Where a picture appears, omit it; repeat everything else in the records exactly.

^^^^

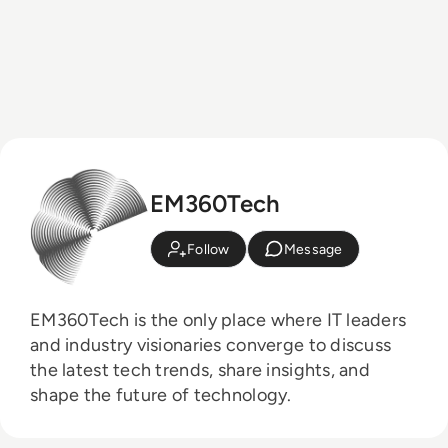
EM360Tech
Follow
Message
EM360Tech is the only place where IT leaders
and industry visionaries converge to discuss
the latest tech trends, share insights, and
shape the future of technology.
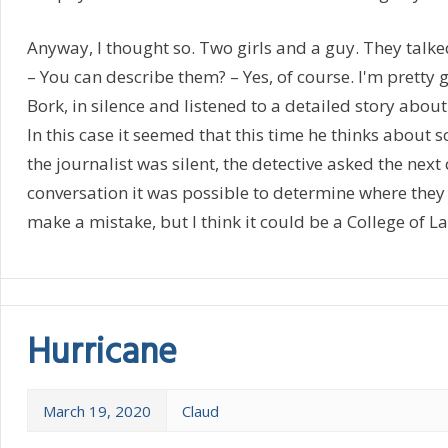
Anyway, I thought so. Two girls and a guy. They talke
– You can describe them? – Yes, of course. I'm pretty g
Bork, in silence and listened to a detailed story about
In this case it seemed that this time he thinks about
the journalist was silent, the detective asked the next
conversation it was possible to determine where they l
make a mistake, but I think it could be a College of L
Hurricane
March 19, 2020
Claud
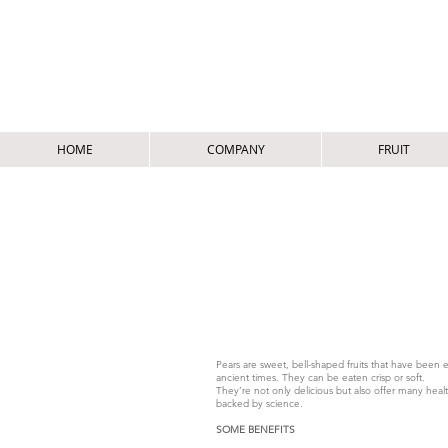
HOME
COMPANY
FRUIT
EUROPEAN PEAR / P
POIRE EUROEENNE - EUROPÄISCHE BIRNE -
Pears are sweet, bell-shaped fruits that have been 
ancient times. They can be eaten crisp or soft.
They’re not only delicious but also offer many heal
backed by science.
SOME BENEFITS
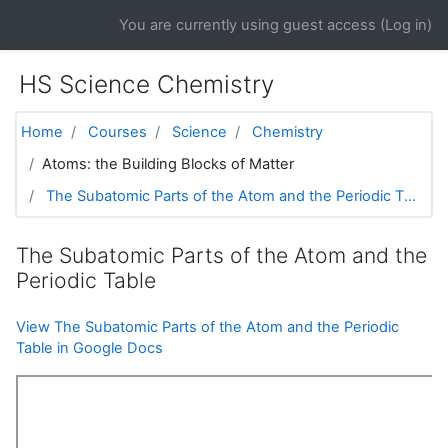
Skip to main content
You are currently using guest access (
Log in
)
HS Science Chemistry
Home
Courses
Science
Chemistry
Atoms: the Building Blocks of Matter
The Subatomic Parts of the Atom and the Periodic T...
The Subatomic Parts of the Atom and the
Periodic Table
View The Subatomic Parts of the Atom and the Periodic
Table in Google Docs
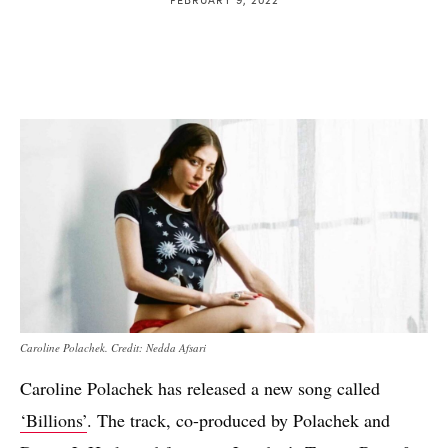
Caroline Polachek. Credit: Nedda Afsari
Caroline Polachek has released a new song called
‘Billions’
. The track, co-produced by Polachek and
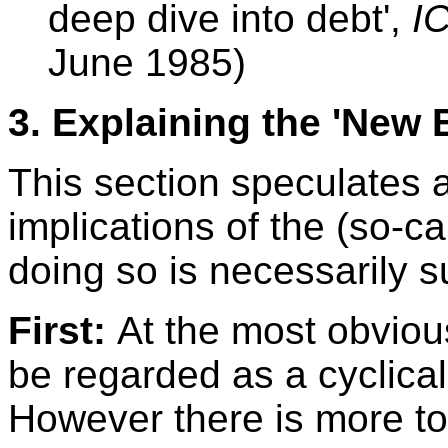
deep dive into debt',
I
June 1985)
3.
Explaining the 'New
This section speculates 
implications of the (so-c
doing so is necessarily s
First:
At the most obvio
be regarded as a cyclica
However there is more to 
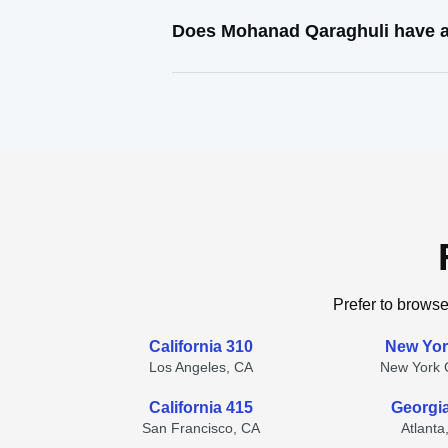
Does Mohanad Qaraghuli have a
Prefer to browse
California 310
New Yor
Los Angeles, CA
New York C
California 415
Georgi
San Francisco, CA
Atlanta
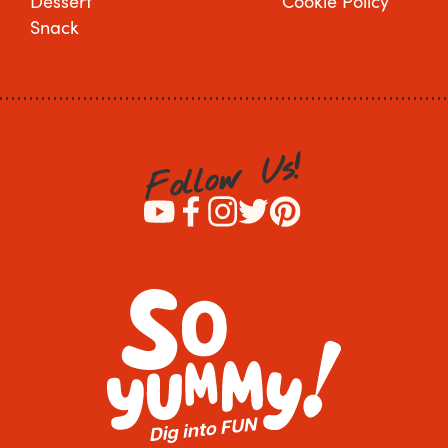
Dessert
Cookie Policy
Snack
!
s
U
w
o
l
l
o
F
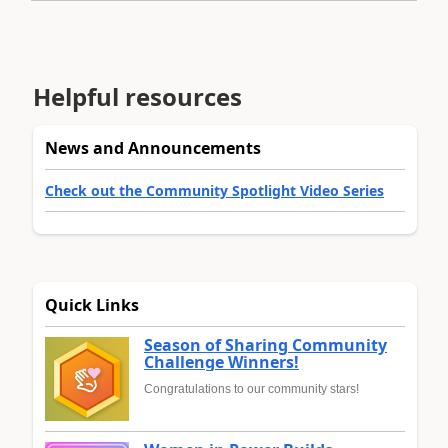
Helpful resources
News and Announcements
Check out the Community Spotlight Video Series
Quick Links
Season of Sharing Community
Challenge Winners!
Congratulations to our community stars!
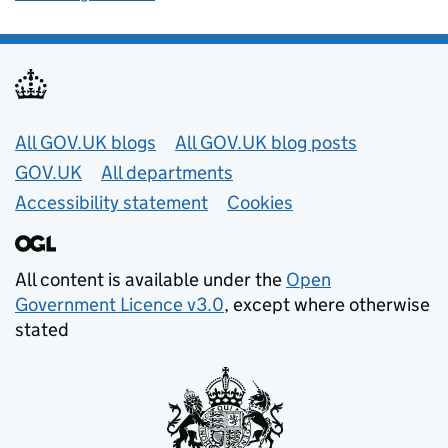
Useful links
All GOV.UK blogs
All GOV.UK blog posts
GOV.UK
All departments
Accessibility statement
Cookies
All content is available under the
Open
Government Licence v3.0
, except where otherwise
stated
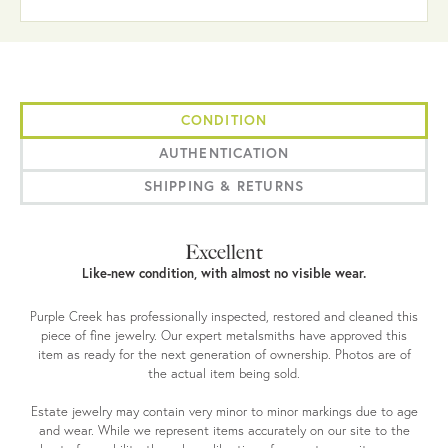
CONDITION
AUTHENTICATION
SHIPPING & RETURNS
Excellent
Like-new condition, with almost no visible wear.
Purple Creek has professionally inspected, restored and cleaned this
piece of fine jewelry. Our expert metalsmiths have approved this
item as ready for the next generation of ownership. Photos are of
the actual item being sold.
Estate jewelry may contain very minor to minor markings due to age
and wear. While we represent items accurately on our site to the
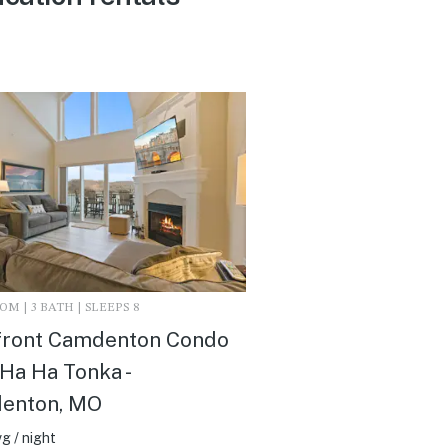
M | 3 BATH | SLEEPS 8
front Camdenton Condo
Ha Ha Tonka -
enton, MO
g / night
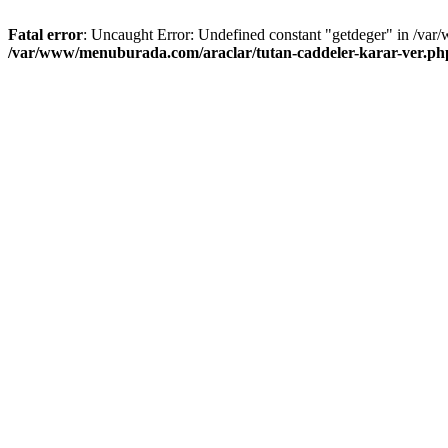
Fatal error
: Uncaught Error: Undefined constant "getdeger" in /var
/var/www/menuburada.com/araclar/tutan-caddeler-karar-ver.ph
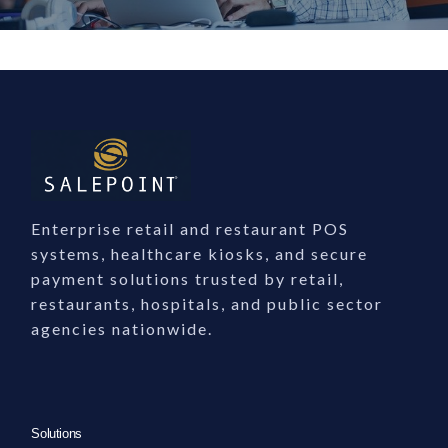
Enterprise Software S
Expert Enterprise Software Support
SalePoint provides dedicated enterprise software support…
Enterprise retail and restaurant POS
systems, healthcare kiosks, and secure
What Our Support Team Provides
payment solutions trusted by retail,
restaurants, hospitals, and public sector
24/7 assistance for enterprise POS, payment, and self-service systems
agencies nationwide.
Expert troubleshooting for integrations, hardware, and workflows
Guidance on upgrades, compliance, and optimization
Support tailored to retail, healthcare, education, and government
Contact Our Support Team
Solutions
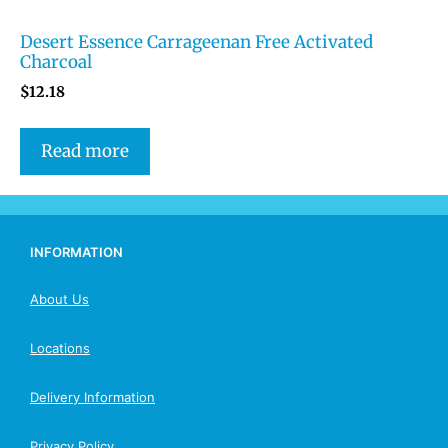
Desert Essence Carrageenan Free Activated
Charcoal
$
12.18
Read more
INFORMATION
About Us
Locations
Delivery Information
Privacy Policy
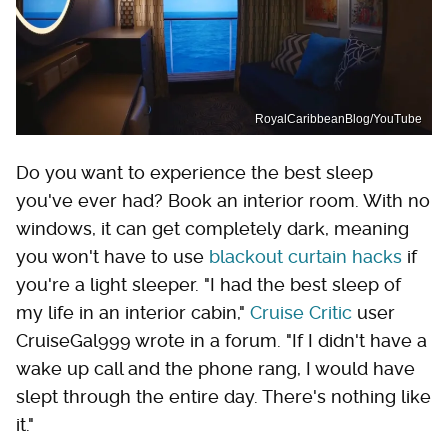
RoyalCaribbeanBlog/YouTube
Do you want to experience the best sleep
you've ever had? Book an interior room. With no
windows, it can get completely dark, meaning
you won't have to use
blackout curtain hacks
if
you're a light sleeper. "I had the best sleep of
my life in an interior cabin,"
Cruise Critic
user
CruiseGal999 wrote in a forum. "If I didn't have a
wake up call and the phone rang, I would have
slept through the entire day. There's nothing like
it."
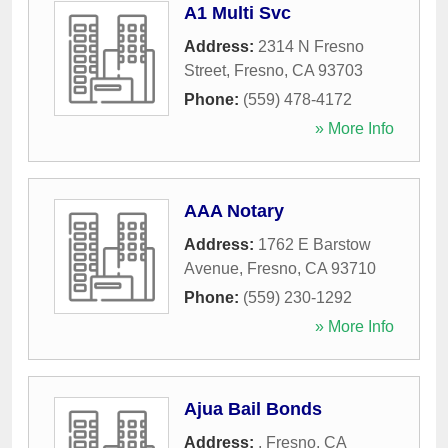
A1 Multi Svc
Address:
2314 N Fresno
Street
,
Fresno
,
CA
93703
Phone:
(559) 478-4172
» More Info
AAA Notary
Address:
1762 E Barstow
Avenue
,
Fresno
,
CA
93710
Phone:
(559) 230-1292
» More Info
Ajua Bail Bonds
Address:
,
Fresno
,
CA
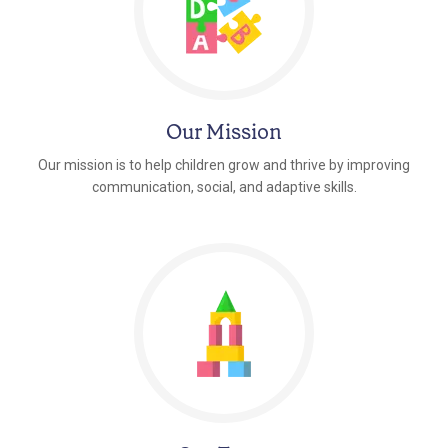
Our Mission
Our mission is to help children grow and thrive by improving
communication, social, and adaptive skills.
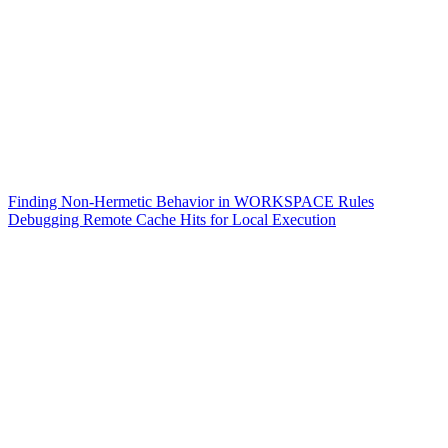
Finding Non-Hermetic Behavior in WORKSPACE Rules
Debugging Remote Cache Hits for Local Execution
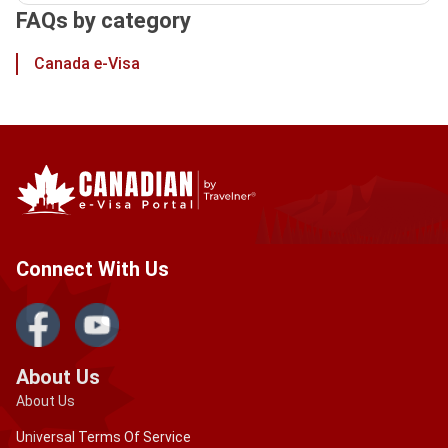
FAQs by category
Canada e-Visa
Connect With Us
About Us
About Us
Universal Terms Of Service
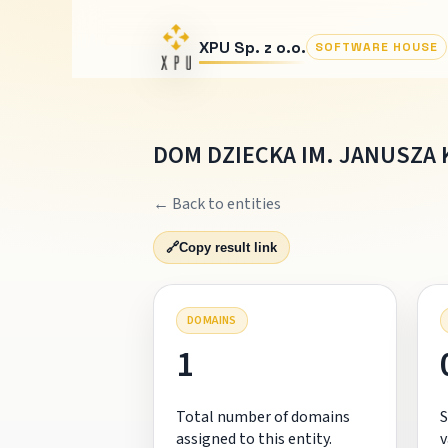
XPU Sp. z o.o.
SOFTWARE HOUSE
DOM DZIECKA IM. JANUSZA 
← Back to entities
🔗
Copy result link
DOMAINS
1
Total number of domains
S
assigned to this entity.
v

^^^^

Result of this exercise -
EM360Tech
Follow
Message
EM360Tech is the only place where IT leaders
and industry visionaries converge to discuss
the latest tech trends, share insights, and
shape the future of technology.
Anyway, I thought so. Two girls and a guy. They talke
– You can describe them? – Yes, of course. I'm pretty g
Bork, in silence and listened to a detailed story about
In this case it seemed that this time he thinks about
the journalist was silent, the detective asked the next
conversation it was possible to determine where they l
make a mistake, but I think it could be a College of L
Hurricane
March 19, 2020
Claud
HOME
COMPANY
FRUIT
EUROPEAN PEAR / P
POIRE EUROEENNE - EUROPÄISCHE BIRNE -
Pears are sweet, bell-shaped fruits that have been 
ancient times. They can be eaten crisp or soft.
They’re not only delicious but also offer many heal
backed by science.
SOME BENEFITS
Skip to main content
You are currently using guest access (
Log in
)
HS Science Chemistry
Home
Courses
Science
Chemistry
Atoms: the Building Blocks of Matter
The Subatomic Parts of the Atom and the Periodic T...
The Subatomic Parts of the Atom and the
Periodic Table
View The Subatomic Parts of the Atom and the Periodic
Table in Google Docs
Caroline Polachek. Credit: Nedda Afsari
Caroline Polachek has released a new song called
‘Billions’
. The track, co-produced by Polachek and
deep dive into debt',
I
June 1985)
3.
Explaining the 'New
This section speculates 
implications of the (so-c
doing so is necessarily s
First:
At the most obvio
be regarded as a cyclica
However there is more to 
Does Mohanad Qaraghuli have a
Prefer to browse
California 310
New Yor
Los Angeles, CA
New York C
California 415
Georgi
San Francisco, CA
Atlanta
Dessert
Cookie Policy
Snack
!
s
U
w
o
l
l
o
F
Helpful resources
News and Announcements
Check out the Community Spotlight Video Series
Quick Links
Season of Sharing Community
Challenge Winners!
Congratulations to our community stars!
Useful links
All GOV.UK blogs
All GOV.UK blog posts
GOV.UK
All departments
Accessibility statement
Cookies
All content is available under the
Open
Government Licence v3.0
, except where otherwise
stated
CONDITION
AUTHENTICATION
SHIPPING & RETURNS
Excellent
Like-new condition, with almost no visible wear.
Purple Creek has professionally inspected, restored and cleaned this
piece of fine jewelry. Our expert metalsmiths have approved this
item as ready for the next generation of ownership. Photos are of
the actual item being sold.
Estate jewelry may contain very minor to minor markings due to age
and wear. While we represent items accurately on our site to the
M | 3 BATH | SLEEPS 8
front Camdenton Condo
Ha Ha Tonka -
enton, MO
g / night
Fatal error
: Uncaught Error: Undefined constant "getdeger" in /var
/var/www/menuburada.com/araclar/tutan-caddeler-karar-ver.ph
Enterprise Software S
Expert Enterprise Software Support
SalePoint provides dedicated enterprise software support…
Enterprise retail and restaurant POS
systems, healthcare kiosks, and secure
What Our Support Team Provides
payment solutions trusted by retail,
restaurants, hospitals, and public sector
24/7 assistance for enterprise POS, payment, and self-service systems
agencies nationwide.
Expert troubleshooting for integrations, hardware, and workflows
Guidance on upgrades, compliance, and optimization
Support tailored to retail, healthcare, education, and government
Contact Our Support Team
Solutions
Desert Essence Carrageenan Free Activated
Charcoal
$
12.18
Read more
INFORMATION
About Us
Locations
Delivery Information
Privacy Policy
RoyalCaribbeanBlog/YouTube
Do you want to experience the best sleep
you've ever had? Book an interior room. With no
windows, it can get completely dark, meaning
you won't have to use
blackout curtain hacks
if
you're a light sleeper. "I had the best sleep of
my life in an interior cabin,"
Cruise Critic
user
CruiseGal999 wrote in a forum. "If I didn't have a
wake up call and the phone rang, I would have
slept through the entire day. There's nothing like
it."
A1 Multi Svc
Address:
2314 N Fresno
Street
,
Fresno
,
CA
93703
Phone:
(559) 478-4172
» More Info
AAA Notary
Address:
1762 E Barstow
Avenue
,
Fresno
,
CA
93710
Phone:
(559) 230-1292
» More Info
Ajua Bail Bonds
Address:
,
Fresno
,
CA
Our Mission
Our mission is to help children grow and thrive by improving
communication, social, and adaptive skills.
Finding Non-Hermetic Behavior in WORKSPACE Rules
Debugging Remote Cache Hits for Local Execution
FAQs by category
Canada e-Visa
Connect With Us
About Us
About Us
Universal Terms Of Service
XPU Sp. z o.o.
SOFTWARE HOUSE
DOM DZIECKA IM. JANUSZA 
← Back to entities
🔗
Copy result link
DOMAINS
1
Total number of domains
S
assigned to this entity.
v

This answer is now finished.